The fundamental principles for any measures on economic security flowing from this strategy will be: proportionality to ensure that our tools are in line with the level of the risk and limit any negative unintended spill-over effects on the European and global economy, and precision to define exactly which goods, sectors or core industries are targeted and ensure that measures respond to the risks themselves.

This strategy builds on the work already started at European level, taking a critical look at the Union resilience and vulnerabilities in order to make the European economy and industry more competitive and resilient and strengthen our open strategic autonomy. This ranges from bigger investment in the green and digital transitions through NextGenerationEU and the crowding-in of more private investments to the pillars of the EU industrial policy such as the Acts on Chips, Critical Raw Materials and Net Zero Industry. This was reaffirmed by the Versailles Declaration, in which Leaders agreed on the need to strengthen European resilience and sovereignty in areas like energy, health and pharmaceutical products, food security and defense capabilities. This strategy also responds to the concerns of citizens as expressed in the context of the Conference on the Future of Europe.

Implementing this strategy will require joined-up action across internal and external policies. It will also require buy-in beyond policy makers at European and national level. The private sector will be an essential partner and is already advanced in its work on de-risking. Global asset managers have radically changed their allocations of capital in response to growing and increasingly complex risks that exist within the global economy.
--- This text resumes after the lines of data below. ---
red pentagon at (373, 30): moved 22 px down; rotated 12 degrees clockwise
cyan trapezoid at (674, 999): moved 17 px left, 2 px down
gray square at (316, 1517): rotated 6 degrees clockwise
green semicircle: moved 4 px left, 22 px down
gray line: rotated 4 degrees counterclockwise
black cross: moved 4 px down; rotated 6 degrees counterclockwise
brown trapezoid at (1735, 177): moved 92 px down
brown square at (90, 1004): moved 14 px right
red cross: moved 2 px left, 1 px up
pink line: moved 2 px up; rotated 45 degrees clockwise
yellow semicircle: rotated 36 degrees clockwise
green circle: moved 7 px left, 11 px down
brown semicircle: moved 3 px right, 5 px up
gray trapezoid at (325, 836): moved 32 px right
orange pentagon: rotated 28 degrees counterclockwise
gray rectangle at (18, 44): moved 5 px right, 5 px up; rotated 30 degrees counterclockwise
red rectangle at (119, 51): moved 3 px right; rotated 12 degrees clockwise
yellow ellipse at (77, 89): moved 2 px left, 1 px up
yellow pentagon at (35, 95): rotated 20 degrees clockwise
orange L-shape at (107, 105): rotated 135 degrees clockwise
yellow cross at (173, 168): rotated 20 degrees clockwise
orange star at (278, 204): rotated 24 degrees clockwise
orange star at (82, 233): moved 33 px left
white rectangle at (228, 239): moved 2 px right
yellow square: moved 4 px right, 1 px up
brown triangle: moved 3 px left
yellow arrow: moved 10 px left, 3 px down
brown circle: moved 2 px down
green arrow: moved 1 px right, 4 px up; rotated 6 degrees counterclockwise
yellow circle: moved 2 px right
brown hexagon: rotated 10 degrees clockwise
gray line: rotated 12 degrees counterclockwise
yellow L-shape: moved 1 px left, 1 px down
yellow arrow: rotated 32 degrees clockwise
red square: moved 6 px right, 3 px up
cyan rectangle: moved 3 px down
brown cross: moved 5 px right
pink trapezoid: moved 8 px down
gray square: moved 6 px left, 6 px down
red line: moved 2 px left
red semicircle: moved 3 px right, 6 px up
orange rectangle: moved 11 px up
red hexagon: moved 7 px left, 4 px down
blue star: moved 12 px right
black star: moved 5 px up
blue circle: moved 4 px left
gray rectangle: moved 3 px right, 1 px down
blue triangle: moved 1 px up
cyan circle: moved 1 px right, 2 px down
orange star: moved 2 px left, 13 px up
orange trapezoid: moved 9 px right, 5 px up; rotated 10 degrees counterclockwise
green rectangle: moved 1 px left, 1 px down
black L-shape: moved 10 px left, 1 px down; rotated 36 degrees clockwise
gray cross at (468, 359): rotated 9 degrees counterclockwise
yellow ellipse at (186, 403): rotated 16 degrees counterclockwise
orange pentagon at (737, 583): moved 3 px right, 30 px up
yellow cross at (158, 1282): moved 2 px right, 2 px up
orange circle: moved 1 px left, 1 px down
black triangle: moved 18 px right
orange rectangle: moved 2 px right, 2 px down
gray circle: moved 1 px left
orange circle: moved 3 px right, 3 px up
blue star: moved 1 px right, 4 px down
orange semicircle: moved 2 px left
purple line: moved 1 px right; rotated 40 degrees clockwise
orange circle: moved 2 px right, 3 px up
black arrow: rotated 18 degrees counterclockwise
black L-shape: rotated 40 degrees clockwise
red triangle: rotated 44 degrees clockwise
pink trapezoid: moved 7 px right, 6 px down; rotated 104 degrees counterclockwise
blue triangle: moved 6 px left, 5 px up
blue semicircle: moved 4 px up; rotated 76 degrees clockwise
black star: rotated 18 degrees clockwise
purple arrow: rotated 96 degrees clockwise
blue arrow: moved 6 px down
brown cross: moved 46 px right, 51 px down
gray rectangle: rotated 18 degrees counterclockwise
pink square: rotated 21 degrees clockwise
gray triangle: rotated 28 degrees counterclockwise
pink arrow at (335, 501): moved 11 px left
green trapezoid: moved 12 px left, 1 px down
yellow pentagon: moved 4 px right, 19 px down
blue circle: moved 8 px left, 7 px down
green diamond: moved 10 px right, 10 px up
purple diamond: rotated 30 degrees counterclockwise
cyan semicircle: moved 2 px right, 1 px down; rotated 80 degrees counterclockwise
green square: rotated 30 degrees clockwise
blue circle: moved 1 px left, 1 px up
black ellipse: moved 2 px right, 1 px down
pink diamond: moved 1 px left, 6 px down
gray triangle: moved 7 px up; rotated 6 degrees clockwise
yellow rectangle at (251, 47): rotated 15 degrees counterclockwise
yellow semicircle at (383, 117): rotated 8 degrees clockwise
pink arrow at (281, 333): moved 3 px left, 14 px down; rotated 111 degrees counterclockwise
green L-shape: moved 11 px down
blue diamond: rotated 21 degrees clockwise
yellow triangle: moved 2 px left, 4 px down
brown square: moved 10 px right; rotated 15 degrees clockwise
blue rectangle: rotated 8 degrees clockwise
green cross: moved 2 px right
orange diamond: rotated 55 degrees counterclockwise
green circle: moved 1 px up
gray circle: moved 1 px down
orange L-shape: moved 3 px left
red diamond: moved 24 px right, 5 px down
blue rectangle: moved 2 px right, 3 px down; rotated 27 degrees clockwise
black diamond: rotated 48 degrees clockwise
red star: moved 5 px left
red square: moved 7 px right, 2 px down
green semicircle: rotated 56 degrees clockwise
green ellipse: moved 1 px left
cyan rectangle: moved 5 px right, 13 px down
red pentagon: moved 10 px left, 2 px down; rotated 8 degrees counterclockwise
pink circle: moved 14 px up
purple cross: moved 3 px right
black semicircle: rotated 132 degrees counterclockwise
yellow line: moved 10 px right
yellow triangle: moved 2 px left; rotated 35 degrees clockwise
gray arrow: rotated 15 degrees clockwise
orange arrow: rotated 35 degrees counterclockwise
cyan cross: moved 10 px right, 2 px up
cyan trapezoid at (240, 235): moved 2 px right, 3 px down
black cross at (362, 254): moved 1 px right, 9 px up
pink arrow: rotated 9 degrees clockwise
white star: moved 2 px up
Seeking resilient, diversified supply chains that enhance economic security will be a core part of a long-term business strategy that protects not only shareholders’ interests but also the general interest. Identifying the main risks and designing policy responses should tap into the knowledge of European companies that are already working to mitigate many of these threats.

This Communication lays the groundwork for a discussion on economic security with Member States and the European Parliament with a view to creating a common framework to de-risk and protect the Union’s economic security. This Communication will help to define the strategy that should guide the common assessment of risks, the use of existing tools and the identification of possible gaps in the EU’s economic security arsenal for which we will develop a common response.